Smithsonian Astrophysical Observatory
To enable robust detection of biosignatures in exoplanet atmospheric spectra by developing a framework that infers atmospheric properties from spectra, and an AI-based emulator that predicts spectra from molecular structure
In the search for exoplanet biosignatures, researchers have obtained an unprecedented volume of atmospheric spectra in recent years; primarily due to the James Webb Space Telescope (JWST; online since 2022), with more data expected in the coming years and decades as several planned, ground-based, large telescopes come online. The relevant signal for quantifying a possible biosignature is the atmosphere’s spectrum: the amount of light transmitted through the atmosphere, at different wavelengths, when the planet passes in between its star and Earth. By determining which wavelengths are transmitted through the atmosphere, one can, in principle, determine which molecules are present in the atmosphere and then infer if those molecules imply the presence of life on the planet. There are challenges, however, to analyzing atmospheric spectra for the presence of molecules that signal life.
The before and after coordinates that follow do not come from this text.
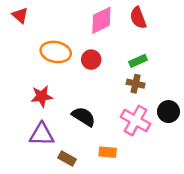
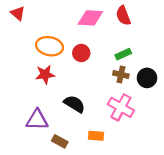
pink diamond: (101, 20) -> (90, 18), turned 30
red star: (42, 96) -> (45, 75), moved
black circle: (168, 112) -> (147, 78), moved

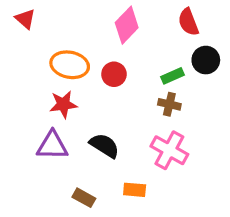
red semicircle: (123, 16) -> (188, 22), moved
pink diamond: (90, 18) -> (127, 25), turned -50
black circle: (147, 78) -> (206, 60), moved
purple triangle: (37, 120) -> (52, 145), moved

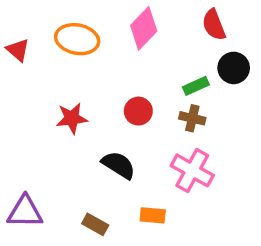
red triangle: (25, 19) -> (18, 50), moved
orange ellipse: (70, 65) -> (77, 39), moved
red circle: (114, 74) -> (138, 111), moved
purple triangle: (52, 145) -> (25, 212), moved

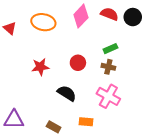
red semicircle: (214, 25) -> (109, 14), moved, turned 132
black circle: (234, 68) -> (133, 17), moved

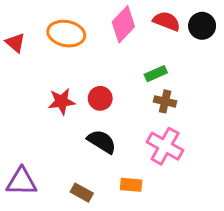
green rectangle: (110, 49) -> (156, 74), moved
red circle: (78, 63) -> (100, 98), moved

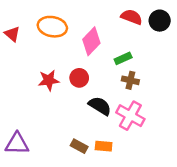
pink diamond: (123, 24) -> (91, 41), moved
black semicircle: (102, 142) -> (100, 106), moved
brown rectangle: (82, 193) -> (79, 146), moved

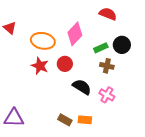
black circle: (160, 21) -> (122, 45), moved
orange ellipse: (52, 27) -> (43, 41), moved
red star: (49, 80) -> (40, 66), turned 30
pink cross: (130, 116) -> (107, 95), size x0.7

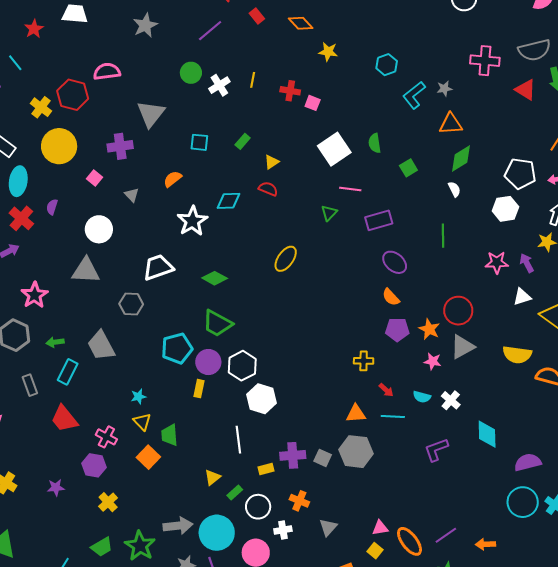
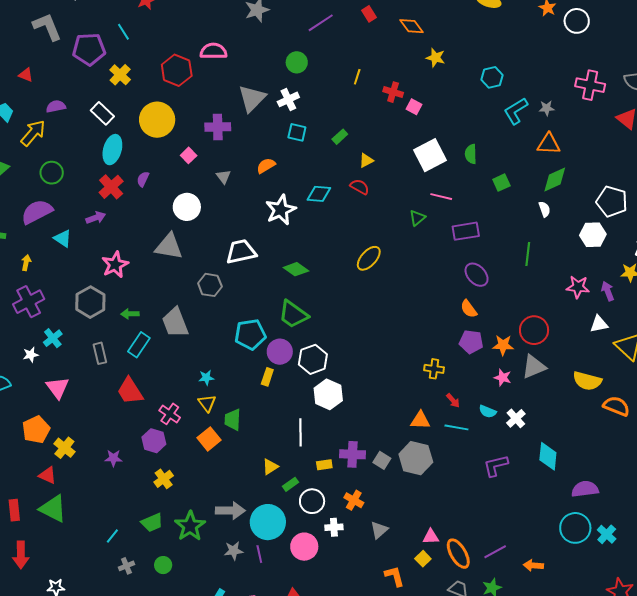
white cross: (219, 85) -> (288, 99), moved
yellow cross: (41, 107) -> (120, 75), moved
orange star: (429, 329) -> (503, 345), turned -30

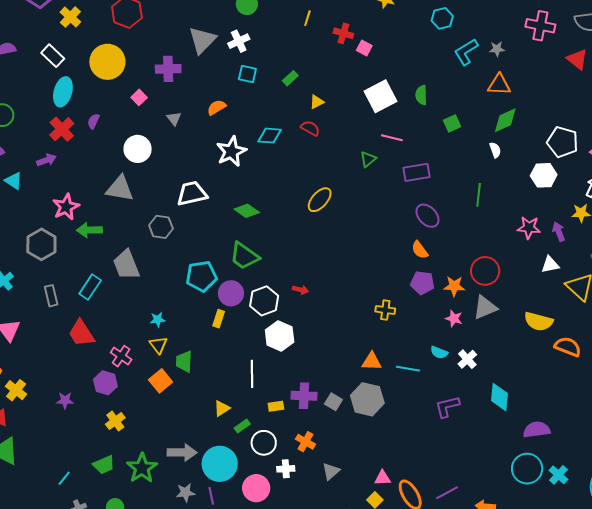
green arrow: (130, 314) -> (89, 230), moved, size x1.4
red arrow: (453, 401) -> (301, 290), moved, turned -35

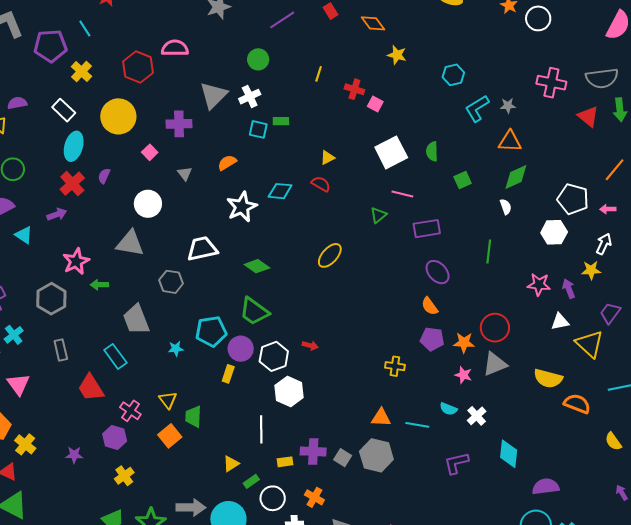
green rectangle: (290, 78) -> (281, 121), moved, turned 42
green arrow: (89, 230) -> (99, 285), size x0.7
cyan rectangle: (90, 287) -> (115, 356), moved, turned -70
cyan star: (158, 320) -> (176, 349), moved

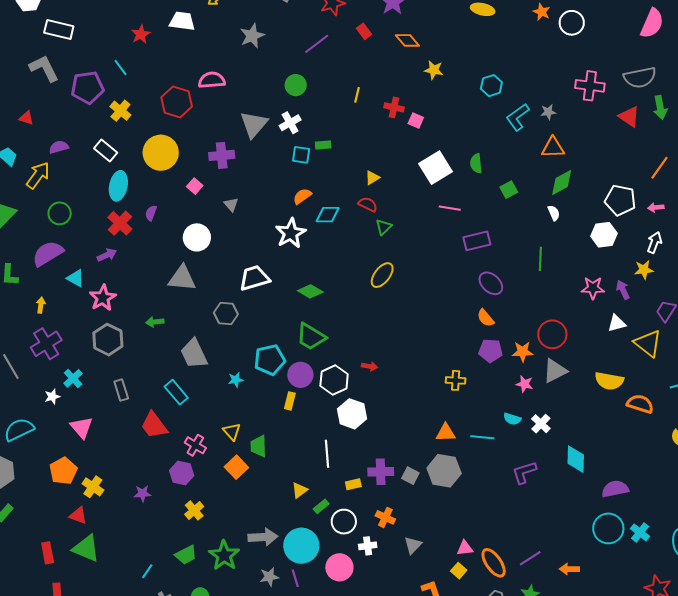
orange semicircle: (227, 163) -> (302, 196), moved
green triangle: (378, 215) -> (384, 227), moved
pink star: (76, 261) -> (103, 298), moved

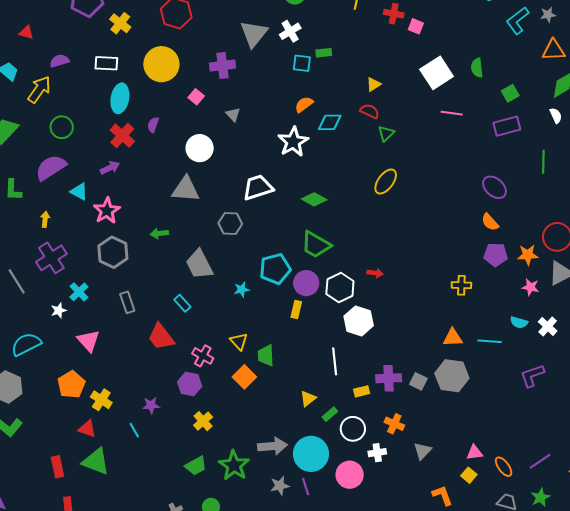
white rectangle: (106, 150) -> (106, 63), turned -35
purple rectangle: (477, 241) -> (507, 126), moved
cyan rectangle: (176, 392) -> (182, 303), size x0.7
orange ellipse: (494, 563) -> (504, 467), size x0.7
cyan line: (147, 571) -> (134, 430), moved, turned -63

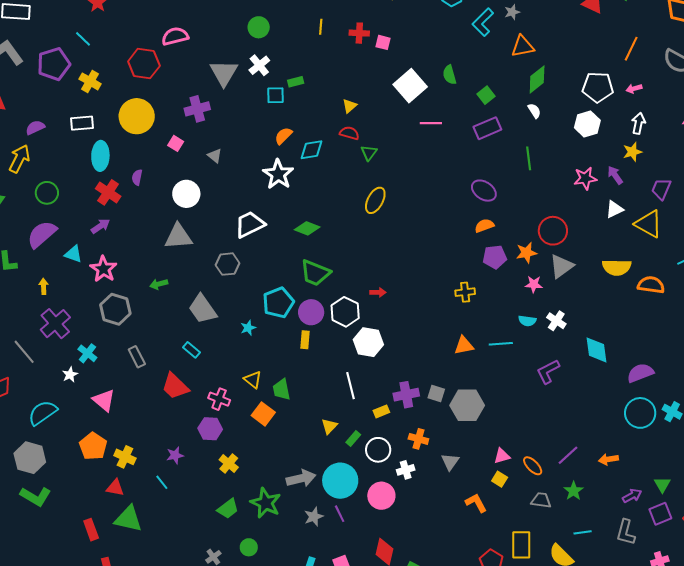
orange semicircle: (490, 222) -> (484, 226), turned 120
gray hexagon: (452, 376) -> (467, 405), moved

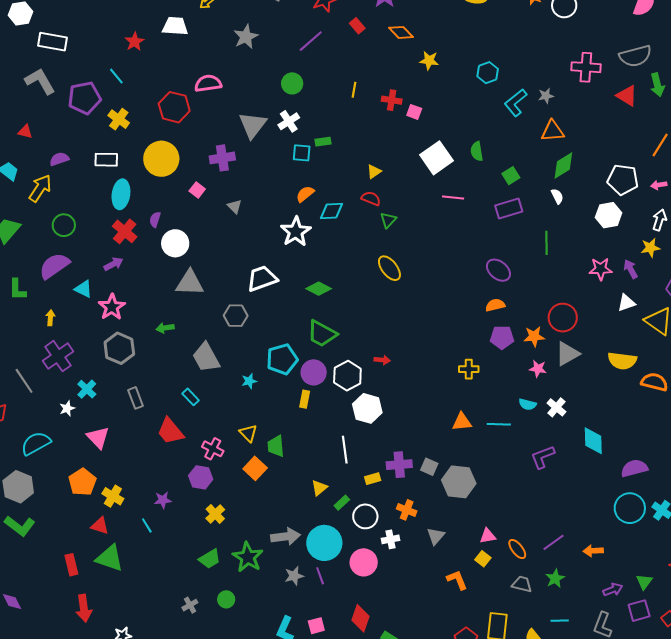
white circle: (186, 194) -> (175, 243), moved
yellow ellipse: (375, 200) -> (389, 268), turned -72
First, current analysis models are too slow (computationally inefficient) and therefore only able to analyze a spectrum for the presence of one or two molecules at a time; this compared to a list of about 14,000 candidate biosignature molecules. Second, the library of known/tabulated molecular spectra is small, containing data for only a few hundred of the potential 14,000 biosignature molecules. Funds from this grant support a team led by Cecilia Garraffo, Director of the AstroAI Center at the Harvard/Smithsonian Center for Astrophysics to address both of these issues. Garraffo and her team will use advanced statistical techniques to iteratively improve a widely used analysis model, called POSEIDON, so that it can progressively analyze atmospheric spectra for many molecules at a time, rising eventually to an estimated 2000. In parallel, the team will use advanced machine learning techniques to develop, train, and validate an AI tool to predict how a molecule’s characteristics determine what sort of atmospheric spectra its presence would produce, adding an estimated 2000 molecules to the library that astronomers could use spectral analysis to search for. The effort, if successful, would lead to a significant improvement in our capacity to search atmospheric spectra for signs of extrasolar life.